## ASSIGNMENT
Word for word, output every line of the material below, minus pictures.
+ + +
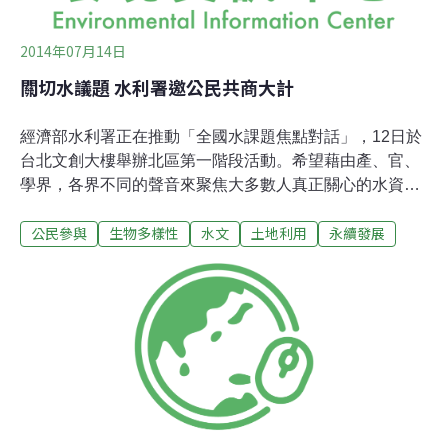
2014年07月14日
關切水議題 水利署邀公民共商大計
經濟部水利署正在推動「全國水課題焦點對話」，12日於
台北文創大樓舉辦北區第一階段活動。希望藉由產、官、
學界，各界不同的聲音來聚焦大多數人真正關心的水資源
議題。非由上而下制定水政策 你我決定水利署田巧玲副署
公民參與
生物多樣性
水文
土地利用
永續發展
長認為，水利署應該把心力、時間、金錢聚焦在大家關心
的議題，而非水利署一味由上而下訂定策略、治理方向。
她參考第七屆世界水資源論壇的模式，舉辦了此公民論
壇。整場會議中，所有水利署官員幾乎不參與議事，而是
做為議事員，在各桌為大家介紹「防洪減災」、「永續水
資源」、「水與環境」、「水與科技」四項領域，讓大家
能更深刻了解各領域之背景，使桌員們能獲取相等的資
訊，以利交流討論。來參與的公民們也能自行寫下各自關
切的議題，由議事員協助結合與協調意見；各桌在四項領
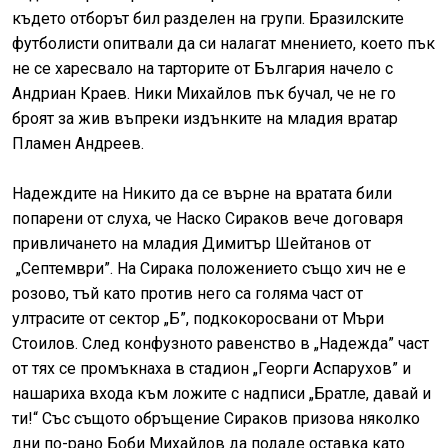
където отборът бил разделен на групи. Бразилските
футболисти опитвали да си налагат мнението, което пък
не се харесвало на тарторите от България начело с
Андриан Краев. Ники Михайлов пък бучал, че не го
броят за жив въпреки издънките на младия вратар
Пламен Андреев.
Надеждите на Никито да се върне на вратата били
попарени от слуха, че Наско Сираков вече договаря
привличането на младия Димитър Шейтанов от
„Септември”. На Сирака положението също хич не е
розово, тъй като против него са голяма част от
ултрасите от сектор „Б”, подкокоросвани от Мъри
Стоилов. След конфузното равенство в „Надежда” част
от тях се промъкнаха в стадион „Георги Аспарухов” и
нашариха входа към ложите с надписи „Братле, давай и
ти!“ Със същото обръщение Сираков призова няколко
дни по-рано Боби Михайлов да подаде оставка като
+ + +
## ANSWER FOR THE TASK
2014年07月14日
關切水議題 水利署邀公民共商大計
經濟部水利署正在推動「全國水課題焦點對話」，12日於
台北文創大樓舉辦北區第一階段活動。希望藉由產、官、
學界，各界不同的聲音來聚焦大多數人真正關心的水資源
議題。非由上而下制定水政策 你我決定水利署田巧玲副署
公民參與
生物多樣性
水文
土地利用
永續發展
長認為，水利署應該把心力、時間、金錢聚焦在大家關心
的議題，而非水利署一味由上而下訂定策略、治理方向。
她參考第七屆世界水資源論壇的模式，舉辦了此公民論
壇。整場會議中，所有水利署官員幾乎不參與議事，而是
做為議事員，在各桌為大家介紹「防洪減災」、「永續水
資源」、「水與環境」、「水與科技」四項領域，讓大家
能更深刻了解各領域之背景，使桌員們能獲取相等的資
訊，以利交流討論。來參與的公民們也能自行寫下各自關
切的議題，由議事員協助結合與協調意見；各桌在四項領
където отборът бил разделен на групи. Бразилските
футболисти опитвали да си налагат мнението, което пък
не се харесвало на тарторите от България начело с
Андриан Краев. Ники Михайлов пък бучал, че не го
броят за жив въпреки издънките на младия вратар
Пламен Андреев.
Надеждите на Никито да се върне на вратата били
попарени от слуха, че Наско Сираков вече договаря
привличането на младия Димитър Шейтанов от
„Септември”. На Сирака положението също хич не е
розово, тъй като против него са голяма част от
ултрасите от сектор „Б”, подкокоросвани от Мъри
Стоилов. След конфузното равенство в „Надежда” част
от тях се промъкнаха в стадион „Георги Аспарухов” и
нашариха входа към ложите с надписи „Братле, давай и
ти!“ Със същото обръщение Сираков призова няколко
дни по-рано Боби Михайлов да подаде оставка като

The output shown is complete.